- Location of Juno, Texas
- Juno, Texas Location within Texas
- Coordinates: 30°09′07″N 101°06′55″W﻿ / ﻿30.15194°N 101.11528°W
- Country: United States
- State: Texas
- County: Val Verde
- Elevation: 1,706 ft (520 m)
- Time zone: UTC-6 (Central (CST))
- • Summer (DST): UTC-5 (CDT)
- ZIP codes: 78840
- Area code: 432
- GNIS feature ID: 1378509

= Juno, Texas =

Juno is a ghost town in Val Verde County, Texas, United States, in the southwestern part of the state. Its last business closed in 1984, and the only remnant of Juno now is a lone ranch. What remains of the village was, by 2013, situated on private ranch land.
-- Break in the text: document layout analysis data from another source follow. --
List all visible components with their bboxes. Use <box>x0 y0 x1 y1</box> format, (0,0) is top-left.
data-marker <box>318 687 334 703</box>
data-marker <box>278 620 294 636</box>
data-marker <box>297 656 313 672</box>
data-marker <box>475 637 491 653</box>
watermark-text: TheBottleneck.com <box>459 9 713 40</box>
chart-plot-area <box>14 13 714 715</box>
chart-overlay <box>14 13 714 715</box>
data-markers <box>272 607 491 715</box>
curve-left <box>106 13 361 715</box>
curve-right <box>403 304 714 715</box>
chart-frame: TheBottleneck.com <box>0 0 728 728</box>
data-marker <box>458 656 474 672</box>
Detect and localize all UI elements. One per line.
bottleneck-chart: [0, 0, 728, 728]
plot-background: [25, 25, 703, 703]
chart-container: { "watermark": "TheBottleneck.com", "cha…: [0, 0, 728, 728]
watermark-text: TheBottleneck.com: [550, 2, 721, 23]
==Population and location==
In 2000, the town had a population of 10. The town was located at Latitude: 30.15167 : Longitude: -101.115 in Val Verde County, a county bordering Mexico. The town is 48 miles north-northwest of Del Rio.

==History==
===Origin of the town’s name===
According to legend, a restaurant in the town operated by Henry Stein served only frijoles (beans). When asked what was on the menu, the reply would be “you know”, which sounded like “Juno”. This became the town's official name when it was approved from the application for a post office filed in the late 1880s.
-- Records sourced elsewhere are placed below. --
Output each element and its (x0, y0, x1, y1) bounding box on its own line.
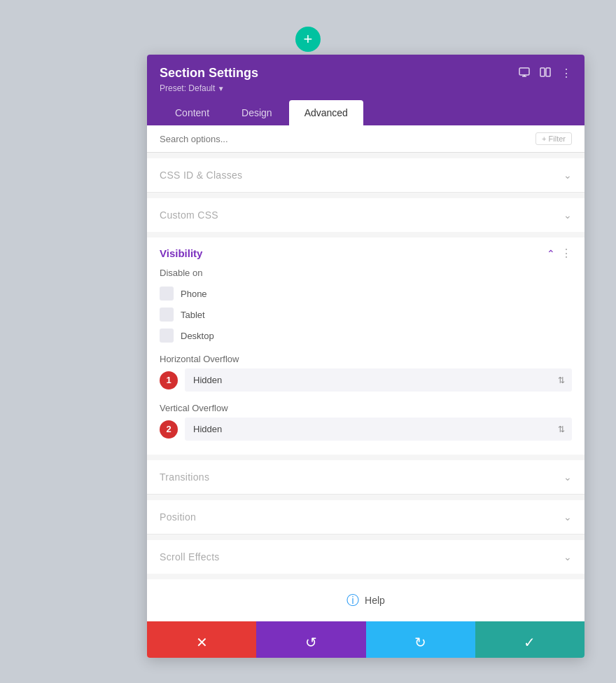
position-toggle[interactable]: ⌄ (564, 511, 572, 523)
scroll-effects-section: Scroll Effects ⌄ (147, 540, 584, 574)
transitions-toggle[interactable]: ⌄ (564, 471, 572, 483)
css-id-classes-section: CSS ID & Classes ⌄ (147, 158, 584, 192)
checkbox-tablet-row: Tablet (160, 308, 572, 322)
scroll-effects-toggle[interactable]: ⌄ (564, 551, 572, 563)
section-settings-panel: Section Settings (147, 55, 584, 658)
tab-design[interactable]: Design (226, 100, 288, 125)
vertical-overflow-select-wrapper: Hidden Default Visible Scroll Auto ⇅ (185, 418, 572, 441)
panel-header-icons: ⋮ (519, 67, 572, 80)
bottom-sections: Transitions ⌄ Position ⌄ Scroll Effects (147, 460, 584, 574)
phone-label: Phone (181, 289, 207, 299)
panel-header: Section Settings (147, 55, 584, 125)
visibility-section: Visibility ⌃ ⋮ Disable on Phone Tablet (147, 237, 584, 455)
divider-2 (147, 494, 584, 495)
position-section: Position ⌄ (147, 500, 584, 534)
filter-button[interactable]: + Filter (536, 132, 572, 145)
checkbox-phone-row: Phone (160, 287, 572, 301)
visibility-more-icon[interactable]: ⋮ (561, 248, 572, 259)
css-id-classes-label: CSS ID & Classes (160, 170, 242, 181)
action-bar: ✕ ↺ ↻ ✓ (147, 621, 584, 658)
desktop-label: Desktop (181, 331, 214, 341)
css-id-classes-toggle[interactable]: ⌄ (564, 170, 572, 181)
help-row: ⓘ Help (147, 579, 584, 621)
confirm-button[interactable]: ✓ (475, 621, 584, 658)
reset-button[interactable]: ↺ (256, 621, 365, 658)
panel-body: + Filter CSS ID & Classes ⌄ Custom CSS ⌄ (147, 125, 584, 658)
visibility-actions: ⌃ ⋮ (547, 248, 572, 259)
cancel-button[interactable]: ✕ (147, 621, 256, 658)
phone-checkbox[interactable] (160, 287, 174, 301)
visibility-toggle[interactable]: ⌃ (547, 248, 555, 259)
more-options-icon[interactable]: ⋮ (561, 67, 572, 80)
divider-1 (147, 192, 584, 193)
vertical-overflow-badge: 2 (160, 420, 178, 439)
panel-title: Section Settings (160, 66, 258, 81)
checkbox-desktop-row: Desktop (160, 329, 572, 343)
tab-content[interactable]: Content (160, 100, 225, 125)
screen-icon[interactable] (519, 67, 530, 80)
horizontal-overflow-label: Horizontal Overflow (160, 354, 572, 364)
custom-css-label: Custom CSS (160, 209, 218, 221)
help-icon: ⓘ (346, 592, 359, 609)
columns-icon[interactable] (540, 67, 551, 80)
horizontal-overflow-select[interactable]: Hidden Default Visible Scroll Auto (185, 368, 572, 392)
svg-rect-4 (546, 68, 550, 76)
page-wrapper: + Section Settings (0, 14, 616, 683)
horizontal-overflow-select-wrapper: Hidden Default Visible Scroll Auto ⇅ (185, 368, 572, 392)
transitions-section: Transitions ⌄ (147, 460, 584, 494)
panel-header-top: Section Settings (160, 66, 572, 81)
vertical-overflow-group: Vertical Overflow 2 Hidden Default Visib… (160, 403, 572, 441)
custom-css-toggle[interactable]: ⌄ (564, 209, 572, 221)
horizontal-overflow-row: 1 Hidden Default Visible Scroll Auto ⇅ (160, 368, 572, 392)
svg-rect-0 (519, 68, 529, 75)
tab-advanced[interactable]: Advanced (289, 100, 363, 125)
transitions-label: Transitions (160, 471, 209, 483)
tabs-bar: Content Design Advanced (160, 100, 572, 125)
disable-on-label: Disable on (160, 268, 572, 278)
horizontal-overflow-group: Horizontal Overflow 1 Hidden Default Vis… (160, 354, 572, 392)
horizontal-overflow-badge: 1 (160, 371, 178, 389)
divider-3 (147, 534, 584, 534)
redo-button[interactable]: ↻ (366, 621, 475, 658)
visibility-header: Visibility ⌃ ⋮ (160, 237, 572, 268)
vertical-overflow-select[interactable]: Hidden Default Visible Scroll Auto (185, 418, 572, 441)
svg-rect-3 (540, 68, 545, 76)
add-section-button[interactable]: + (295, 27, 321, 52)
desktop-checkbox[interactable] (160, 329, 174, 343)
vertical-overflow-label: Vertical Overflow (160, 403, 572, 413)
vertical-overflow-row: 2 Hidden Default Visible Scroll Auto ⇅ (160, 418, 572, 441)
search-input[interactable] (160, 134, 536, 144)
scroll-effects-label: Scroll Effects (160, 551, 220, 563)
position-label: Position (160, 511, 196, 523)
custom-css-section: Custom CSS ⌄ (147, 198, 584, 232)
preset-label: Preset: Default ▼ (160, 83, 572, 93)
help-label: Help (365, 595, 385, 606)
tablet-checkbox[interactable] (160, 308, 174, 322)
search-bar: + Filter (147, 125, 584, 153)
tablet-label: Tablet (181, 310, 205, 320)
visibility-title: Visibility (160, 247, 202, 259)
===Timeline of the town===
Source:adapted from

- 1849: troops were stationed at nearby Beaver Lake, to protect travelers from Indians.
- 1880s: the community established itself as a ranching supply center and the post office opened.
- 1899: fifty lots were laid out.
- 1901: the town had segregated schools (in the same building) with a combined enrollment of over 115 students (two teachers, 88 white students, 29 black students). A hotel was opened and the town was served by a stage line.
- 1975: Post office closed
- 1984: the last business in Juno closed

===Other historical facts===
The Edmondson family built the original general store. Henry Stein operated a cafe that gave the town its name of Juno as the answer of “Ju know” (“you know”) was given as the answer when patrons inquired about the menu offerings. A hotel and a land office were opened in the first quarter of the 20th century. The community had telephone and stage service. The Cadena family ran the blacksmith shop, and George Deaton drove the stage. At its peak in 1964, the town had a population of 80. The town had one business for most years starting in 1931 until the last business closed in 1984.

==Education==
The Juno Common School District, a one room school house, operated until 1992, when it consolidated into the Comstock Independent School District. The entire county is served by Southwest Texas Junior College according to the Texas Education Code.